I arrived at the same time as the mail. Instant recognition. Michelle, the mail-carrier, and I were old friends. We exchanged greetings and I said something about delivering the mail on a hot and windy day. “It’s a good job,” she said, “because I get to meet people like these,” as she nodded toward the yard I was entering. I was there to look in the owl boxes on the property.
I opened the gate in the chain link fence to the large backyard or was it a small farm? On one side was the iris collection. There was a multiplicity of colors and heights. Many, I was to learn, were rare and valuable. I walked a bit further and found the vegetables, the berries, the grapes, the fruit and nut trees. Lilly and Mick gave me big smiles and were happy to tell me about their recent visitor: A Western Screech-Owl. They had been throwing hamburger on the roof of their shed, hoping that would persuade the owl to stay. I doubted that would work, but I enjoyed their delight in having the owl in one of their boxes.
I have a camera-on-a-pole that I use to check nest boxes for the owl project Grand Valley Audubon has in the Grand Junction area. Typically, I turn it on as I’m walking to the box, insert it, give the receiver a quick look, turn around, turn off the camera, get back in the car and leave—takes about 3 minutes, but never at Lilly and Mick’s.

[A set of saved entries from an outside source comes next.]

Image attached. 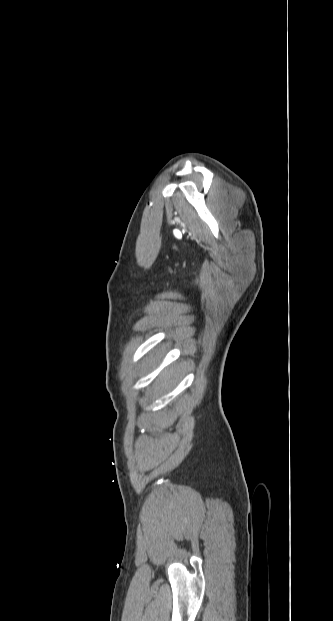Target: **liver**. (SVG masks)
<instances>
[{"label": "liver", "instance_id": "6515ba94", "mask_svg": "<svg viewBox=\"0 0 333 621\" xmlns=\"http://www.w3.org/2000/svg\"><path fill=\"white\" fill-rule=\"evenodd\" d=\"M169 377H170V376H169V374H168V371H167V370H165V371H163V372L161 373V375H160V377H159V378H160L161 380H163V381H165V382H166V381L169 379Z\"/></svg>", "mask_w": 333, "mask_h": 621}]
</instances>
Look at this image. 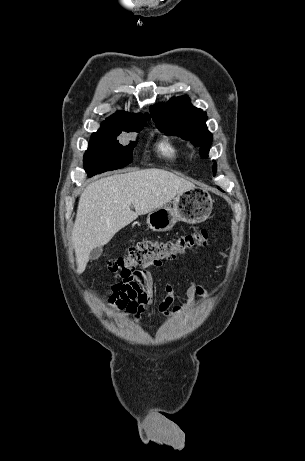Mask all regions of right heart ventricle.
<instances>
[{"instance_id":"e07e8e85","label":"right heart ventricle","mask_w":305,"mask_h":461,"mask_svg":"<svg viewBox=\"0 0 305 461\" xmlns=\"http://www.w3.org/2000/svg\"><path fill=\"white\" fill-rule=\"evenodd\" d=\"M158 151L167 158H176L179 156L181 149L176 144L164 140L157 146Z\"/></svg>"}]
</instances>
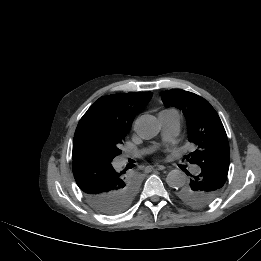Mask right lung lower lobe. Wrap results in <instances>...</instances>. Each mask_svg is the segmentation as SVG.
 <instances>
[{"mask_svg": "<svg viewBox=\"0 0 261 261\" xmlns=\"http://www.w3.org/2000/svg\"><path fill=\"white\" fill-rule=\"evenodd\" d=\"M72 169L78 187L94 209L102 214L114 215L129 207L124 192L129 179L124 172L115 170L112 162L74 158Z\"/></svg>", "mask_w": 261, "mask_h": 261, "instance_id": "obj_1", "label": "right lung lower lobe"}]
</instances>
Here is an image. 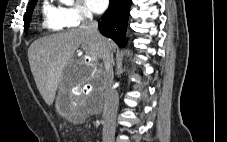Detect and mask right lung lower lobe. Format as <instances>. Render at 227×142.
Segmentation results:
<instances>
[{
  "instance_id": "98d812e1",
  "label": "right lung lower lobe",
  "mask_w": 227,
  "mask_h": 142,
  "mask_svg": "<svg viewBox=\"0 0 227 142\" xmlns=\"http://www.w3.org/2000/svg\"><path fill=\"white\" fill-rule=\"evenodd\" d=\"M131 3V0H110L109 8L98 25L100 32L113 39L120 47L126 42L125 32Z\"/></svg>"
}]
</instances>
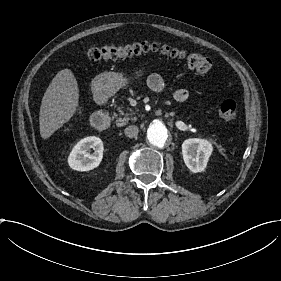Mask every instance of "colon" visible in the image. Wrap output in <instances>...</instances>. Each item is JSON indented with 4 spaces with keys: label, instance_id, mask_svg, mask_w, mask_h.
<instances>
[{
    "label": "colon",
    "instance_id": "1",
    "mask_svg": "<svg viewBox=\"0 0 281 281\" xmlns=\"http://www.w3.org/2000/svg\"><path fill=\"white\" fill-rule=\"evenodd\" d=\"M150 54L172 61L186 62L200 73L209 72L212 66L210 58L201 53L188 52L168 45L150 42L91 47L81 55V60L99 61L105 59H130ZM218 115L223 121H235L237 117L235 103L231 100L220 102L218 106Z\"/></svg>",
    "mask_w": 281,
    "mask_h": 281
}]
</instances>
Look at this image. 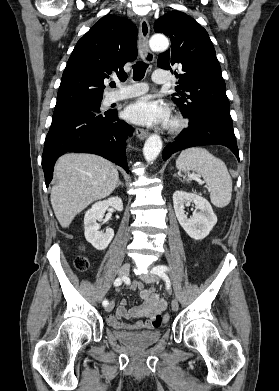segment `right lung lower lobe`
Masks as SVG:
<instances>
[{"mask_svg":"<svg viewBox=\"0 0 279 391\" xmlns=\"http://www.w3.org/2000/svg\"><path fill=\"white\" fill-rule=\"evenodd\" d=\"M132 128L118 119L117 111H72L53 114L42 155L45 183L53 178L57 158L66 152L100 155L129 172L125 141Z\"/></svg>","mask_w":279,"mask_h":391,"instance_id":"right-lung-lower-lobe-1","label":"right lung lower lobe"}]
</instances>
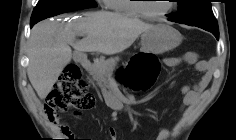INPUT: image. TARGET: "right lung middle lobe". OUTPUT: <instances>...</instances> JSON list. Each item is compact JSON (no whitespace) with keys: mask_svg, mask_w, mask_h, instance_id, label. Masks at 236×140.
Instances as JSON below:
<instances>
[{"mask_svg":"<svg viewBox=\"0 0 236 140\" xmlns=\"http://www.w3.org/2000/svg\"><path fill=\"white\" fill-rule=\"evenodd\" d=\"M96 6L94 0H39L33 10L30 23H37L45 18L69 11Z\"/></svg>","mask_w":236,"mask_h":140,"instance_id":"obj_1","label":"right lung middle lobe"}]
</instances>
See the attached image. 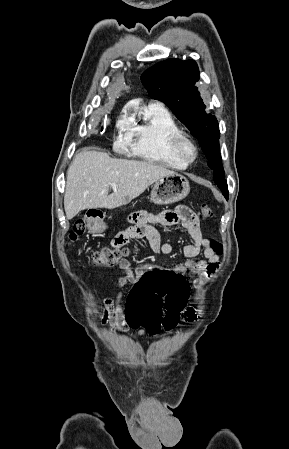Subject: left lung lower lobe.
<instances>
[{
	"instance_id": "0a47b994",
	"label": "left lung lower lobe",
	"mask_w": 289,
	"mask_h": 449,
	"mask_svg": "<svg viewBox=\"0 0 289 449\" xmlns=\"http://www.w3.org/2000/svg\"><path fill=\"white\" fill-rule=\"evenodd\" d=\"M225 198L228 200V195H225Z\"/></svg>"
}]
</instances>
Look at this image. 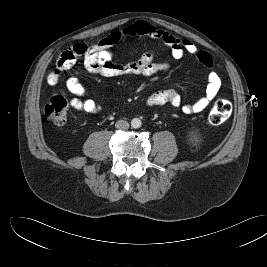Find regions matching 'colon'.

I have a lot of boxes to check. I’m usually in a hurry. I usually don’t check boxes on evenings or weekends because too many conversations, pleasant as they are, obstruct my time schedule.
This place was different. “When are they likely to be home and in the yard?” I would ask myself. I loved to learn about what they were growing. Their interest in the owl project was boundless. Typically, they would insist I take something home. One time it was a bag full of filberts. I didn’t even know they grew here. If it were fall, it would be some iris splits—some of which still grow in our yard. They also had a collection of cacti and succulents. Lilly was upset when the City did a redesign of the street in front of their house. The work left an unsightly barren area. The City said she could make a garden of it as long as she took care of it. She filled it with desert plants. Sometimes I found her out there working on them. The City even graced the area with a sign.

Sadly, Mick died in 2007 so most of my encounters have been solo with Lilly. She was a pioneer daughter—the first non-Indian family to live and ranch in NW Colorado, she told me. Mostly she was simply friendly and happy to discuss owls and ask about my family.
I used the owl project as an excuse to visit several times a year. I would decide one of her boxes needed to be repaired or moved giving me an excuse to stop by. Coming by for iris splits in the fall was another excuse.
Lilly would always run out excitedly to find out if she had an owl. She was so thrilled when I could show her one. I was more disappointed than she was when there was no owl because I didn’t get to experience her excitement. If I could have trapped one and relocated it on her property, I would have done so. Her health and energy declined. The last time I showed her an owl, she had been ailing and I had to hold and focus the binoculars because she didn’t feel able to walk back to the occupied box.
As the years went by, she told me a few stories of her pioneer upbringing. She told me her job as a small child was to protect the chicken feed from the sage grouse. She said, “Nic, those sage chickens, that’s what we called them, would darken the sky.” I responded. “Lilly, no one is ever going to see that again.” (The Greater Sage Grouse population declined approximately 97% during her lifetime.)
Another time she related how as a child; she went out to raid magpie nests because the county had set a bounty on their eggs. She was so small, she needed help to get on the horse, but was glad it was gentle enough to remain under the trees she had to climb to retrieve the eggs. The only problem was she forgot to bring any sort of container. She used her pockets. When she returned home scratched and bloody from climbing the messy trees favored by magpies, all the eggs were broken. She cried. “My mom felt sorry for me,” she said, “and gave me some money anyway.”
She always declined offers of help, saying she had a relative, a nephew, I believe, or else she had hired some help. She and Mick had no children. Over time the plantings flagged, and she would talk about a need to move. She lived alone on that property for 13 years after Mick died. Often, she would invite me in. I marveled at her artistry. Her home was full of her beautiful paintings and carvings. Even in her early 90s she was doing pieces to donate for fundraisers.
Just three years ago, when I walked into her backyard with my camera, she came to the door and called to me. I always stopped in for a visit, but this was special. She had painted a Western Screech-Owl on a plate as a gift for me.

I’ve been lucky enough to receive a couple of awards in my life, mainly for being in the right place at the right time. I have them on my wall too, but that plate—it’s my favorite! Rest in peace, Lilly McAnally! (Lilly died June 25, 2020 at age 92.)